## RECORDED DATA
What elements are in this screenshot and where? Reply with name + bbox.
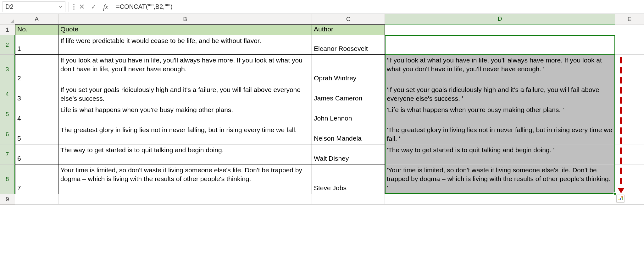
cell-quote-5[interactable]: Life is what happens when you're busy ma… xyxy=(58,104,312,124)
cancel-icon: ✕ xyxy=(79,3,85,11)
header-no[interactable]: No. xyxy=(15,24,58,35)
worksheet[interactable]: ABCDE 123456789 No.QuoteAuthor1If life w… xyxy=(0,14,644,258)
header-quote[interactable]: Quote xyxy=(58,24,312,35)
cell-quote-3[interactable]: If you look at what you have in life, yo… xyxy=(58,55,312,84)
cell-out-8[interactable]: 'Your time is limited, so don't waste it… xyxy=(385,164,615,194)
formula-text: =CONCAT("'",B2,"'") xyxy=(116,3,173,10)
enter-icon: ✓ xyxy=(91,3,97,11)
cell-author-8[interactable]: Steve Jobs xyxy=(312,164,385,194)
enter-formula-button[interactable]: ✓ xyxy=(88,0,100,13)
cell-no-4[interactable]: 3 xyxy=(15,84,58,104)
row-header-4[interactable]: 4 xyxy=(0,84,15,104)
cell-C9[interactable] xyxy=(312,194,385,205)
row-header-2[interactable]: 2 xyxy=(0,35,15,55)
cell-E8[interactable] xyxy=(615,164,644,194)
cell-D9[interactable] xyxy=(385,194,615,205)
cell-no-8[interactable]: 7 xyxy=(15,164,58,194)
cell-out-3[interactable]: 'If you look at what you have in life, y… xyxy=(385,55,615,84)
cell-E2[interactable] xyxy=(615,35,644,55)
name-box[interactable]: D2 xyxy=(3,1,65,12)
cell-quote-6[interactable]: The greatest glory in living lies not in… xyxy=(58,124,312,144)
row-header-1[interactable]: 1 xyxy=(0,24,15,35)
cell-author-4[interactable]: James Cameron xyxy=(312,84,385,104)
formula-bar-separator xyxy=(69,2,69,12)
row-header-6[interactable]: 6 xyxy=(0,124,15,144)
column-header-E[interactable]: E xyxy=(615,14,644,24)
cell-author-2[interactable]: Eleanor Roosevelt xyxy=(312,35,385,55)
fx-icon: fx xyxy=(103,3,108,11)
row-header-7[interactable]: 7 xyxy=(0,144,15,164)
formula-input[interactable]: =CONCAT("'",B2,"'") xyxy=(112,0,644,13)
row-header-9[interactable]: 9 xyxy=(0,194,15,205)
cell-no-7[interactable]: 6 xyxy=(15,144,58,164)
cell-E5[interactable] xyxy=(615,104,644,124)
cell-out-5[interactable]: 'Life is what happens when you're busy m… xyxy=(385,104,615,124)
column-header-C[interactable]: C xyxy=(312,14,385,24)
header-author[interactable]: Author xyxy=(312,24,385,35)
name-box-value: D2 xyxy=(5,3,14,10)
cell-quote-4[interactable]: If you set your goals ridiculously high … xyxy=(58,84,312,104)
cell-no-6[interactable]: 5 xyxy=(15,124,58,144)
cell-no-3[interactable]: 2 xyxy=(15,55,58,84)
cell-quote-2[interactable]: If life were predictable it would cease … xyxy=(58,35,312,55)
header-d[interactable] xyxy=(385,24,615,35)
cell-B9[interactable] xyxy=(58,194,312,205)
select-all-corner[interactable] xyxy=(0,14,15,24)
cell-no-5[interactable]: 4 xyxy=(15,104,58,124)
cell-quote-7[interactable]: The way to get started is to quit talkin… xyxy=(58,144,312,164)
formula-bar-drag-handle[interactable] xyxy=(73,0,75,13)
cell-out-4[interactable]: 'If you set your goals ridiculously high… xyxy=(385,84,615,104)
cancel-formula-button[interactable]: ✕ xyxy=(76,0,88,13)
quick-analysis-button[interactable] xyxy=(616,195,625,203)
cell-author-3[interactable]: Oprah Winfrey xyxy=(312,55,385,84)
cell-no-2[interactable]: 1 xyxy=(15,35,58,55)
formula-bar: D2 ✕ ✓ fx =CONCAT("'",B2,"'") xyxy=(0,0,644,14)
cell-out-2[interactable]: 'If life were predictable it would cease… xyxy=(385,35,615,55)
column-header-A[interactable]: A xyxy=(15,14,58,24)
row-header-3[interactable]: 3 xyxy=(0,55,15,84)
name-box-dropdown-icon[interactable] xyxy=(58,4,63,10)
cell-A9[interactable] xyxy=(15,194,58,205)
cell-out-6[interactable]: 'The greatest glory in living lies not i… xyxy=(385,124,615,144)
row-header-5[interactable]: 5 xyxy=(0,104,15,124)
cell-author-7[interactable]: Walt Disney xyxy=(312,144,385,164)
cell-E3[interactable] xyxy=(615,55,644,84)
row-header-8[interactable]: 8 xyxy=(0,164,15,194)
column-header-D[interactable]: D xyxy=(385,14,615,24)
column-header-B[interactable]: B xyxy=(58,14,312,24)
insert-function-button[interactable]: fx xyxy=(100,0,112,13)
cell-author-5[interactable]: John Lennon xyxy=(312,104,385,124)
cell-out-7[interactable]: 'The way to get started is to quit talki… xyxy=(385,144,615,164)
cell-E7[interactable] xyxy=(615,144,644,164)
cell-E1[interactable] xyxy=(615,24,644,35)
cell-author-6[interactable]: Nelson Mandela xyxy=(312,124,385,144)
cell-E4[interactable] xyxy=(615,84,644,104)
cell-quote-8[interactable]: Your time is limited, so don't waste it … xyxy=(58,164,312,194)
cell-E6[interactable] xyxy=(615,124,644,144)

## PROBLEM TO WORK ON
Give a tally of the lines in the listing above that contain the word "glory", and provide nothing beyond the number.

## WORKED SOLUTION
2